Slowly, Blake released his hand from my grip and raised my chin up with a finger to meet his gaze.

"I'm sorry if I hurt you, Ry. I truly am. You're a special girl and I will forever be grateful for all the time we spent together…but with everything that happened with my grandma, I… I just can't be with you. She really meant a lot to me and I need time to get over that before I can be in a relationship with anyone, much less with you."

He stood up and made his way towards the hatch, leaving me devastated and angrier than I'd ever felt.

This wasn't over yet, I thought, wiping my tears and heading back inside. By the time I was out of the attic, Blake was already at the foot of the stairs.

"So... I guess that's it then?" I remarked spitefully. "You just break up with me because of your conscience and walk away, isn't that right? What about me, Blake? What about me?!"

Blake sighed and looked away from me.

"Then again, it doesn't really matter what happens to me now, does it? I mean, it's not like I waited for you for weeks, giving you the time YOU needed to recover at my own expense! But I don't matter to you. I've never mattered to you!"

"Rylie, you know that's not-"

"True?" I completed for him and scoffed. "Yeah right. If I really did matter to you, we wouldn't be here right now. For weeks, I put everything on hold for you while you grieved.

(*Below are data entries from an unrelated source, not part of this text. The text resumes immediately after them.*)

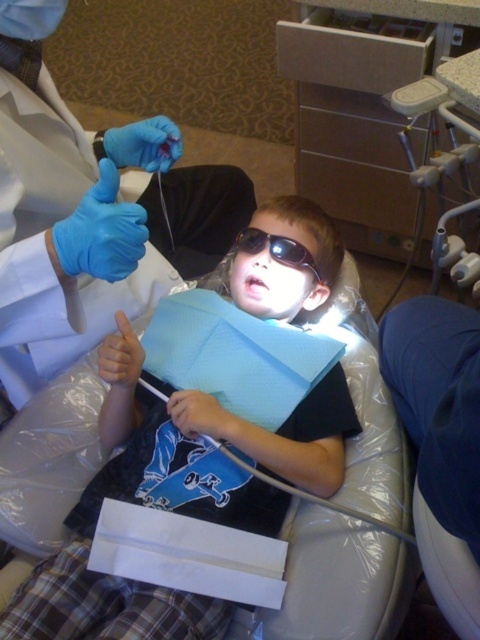 Which is above, matte black shirt at center or smooth skin mouth at center?

smooth skin mouth at center is higher up.

Who is positioned more to the right, matte black shirt at center or smooth skin mouth at center?

Positioned to the right is smooth skin mouth at center.

Locate an element on the screen. The height and width of the screenshot is (640, 480). matte black shirt at center is located at coordinates (175, 499).

Can you confirm if black plastic goggles at center is positioned to the right of smooth skin mouth at center?

Correct, you'll find black plastic goggles at center to the right of smooth skin mouth at center.

Can you confirm if black plastic goggles at center is bigger than smooth skin mouth at center?

Yes, black plastic goggles at center is bigger than smooth skin mouth at center.

The image size is (480, 640). I want to click on black plastic goggles at center, so click(x=276, y=248).

Where is `black plastic goggles at center`? Image resolution: width=480 pixels, height=640 pixels. black plastic goggles at center is located at coordinates (276, 248).

Can you confirm if blue latex gloves at upper left is smaller than black plastic goggles at center?

No.

Does point (11, 317) come closer to viewer compared to point (292, 244)?

That is True.

This screenshot has width=480, height=640. Identify the location of blue latex gloves at upper left. (90, 212).

The image size is (480, 640). I want to click on blue latex gloves at upper left, so click(x=90, y=212).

I never had that opportunity. You know, she might have been your grandma, Blake but she was just as important to me as she was to you!"

As I yelled at him, I walked down the stairs until I was standing right in front of him.

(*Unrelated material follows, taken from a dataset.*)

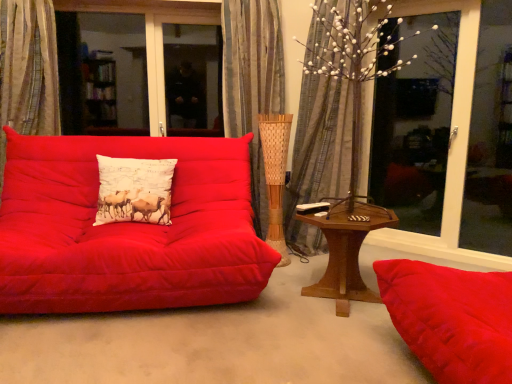 The height and width of the screenshot is (384, 512). Identify the location of space that is in front of wooden hexagonal table at center. (337, 341). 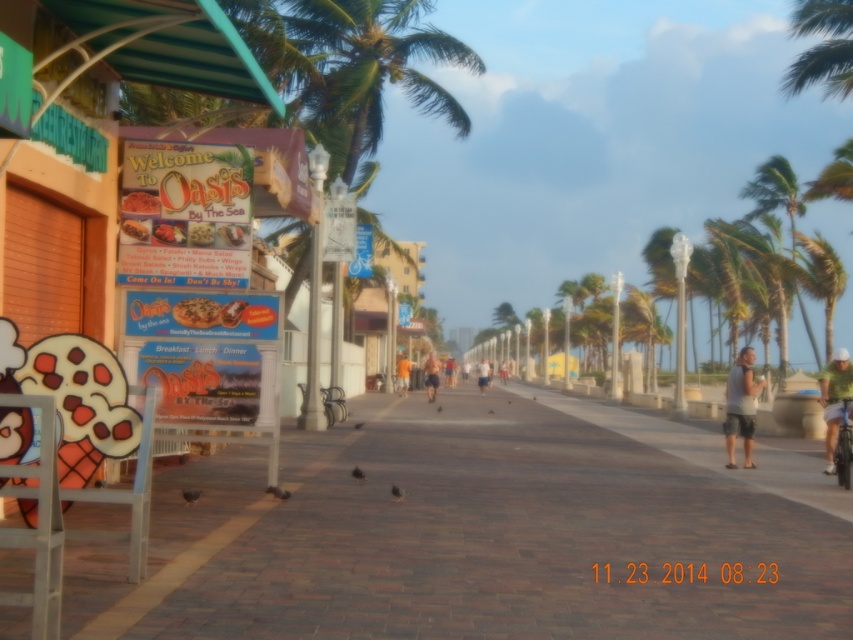 You are standing on the boardwalk and want to take a photo of the brown brick pavement at center and the light brown skin at center. Which object should you focus on first to ensure both are in clear view?

The brown brick pavement at center is closer to the viewer than the light brown skin at center, so you should focus on the brown brick pavement at center first to ensure both are in clear view.

Based on the photo, you are a photographer standing on the boardwalk and want to capture both the green leafy palm tree at right and the green fabric shirt at right in the same frame. Which object should you focus on first to ensure both are in the shot?

The green leafy palm tree at right is taller than the green fabric shirt at right, so you should focus on the taller palm tree first to ensure both are in the frame.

"You promised never to hurt me. You told me you would never do what Asher did to me. You were kinda right in that aspect. Because you are so much more worse than he ever was!" I spat in his face. I stepped back and began walking away when Blake suddenly reached out and grabbed my wrist.

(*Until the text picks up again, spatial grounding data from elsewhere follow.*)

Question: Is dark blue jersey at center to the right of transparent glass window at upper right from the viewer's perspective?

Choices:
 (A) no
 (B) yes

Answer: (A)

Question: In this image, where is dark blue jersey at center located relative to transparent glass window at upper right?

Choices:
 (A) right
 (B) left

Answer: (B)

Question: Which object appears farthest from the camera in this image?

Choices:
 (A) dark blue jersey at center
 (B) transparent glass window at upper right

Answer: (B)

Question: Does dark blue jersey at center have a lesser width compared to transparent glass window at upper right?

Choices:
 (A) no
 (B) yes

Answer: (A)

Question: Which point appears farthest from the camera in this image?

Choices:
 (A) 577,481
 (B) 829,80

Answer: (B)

In my anger, I whirled around and hit him hard across the face. He stumbled backwards and fell to the floor. He might have been hurt but I didn't bother to check as I hurried down the stairs, anxious to get out of there.

I ran into Ava who was curious as to why I was crying but I merely brushed by her and ran out the door to my house. Once the door to my room was fastened behind me, I fell to the bed, buried my face in the pillow and let it all out.

Damn you Blake Weston! Damn you to hell!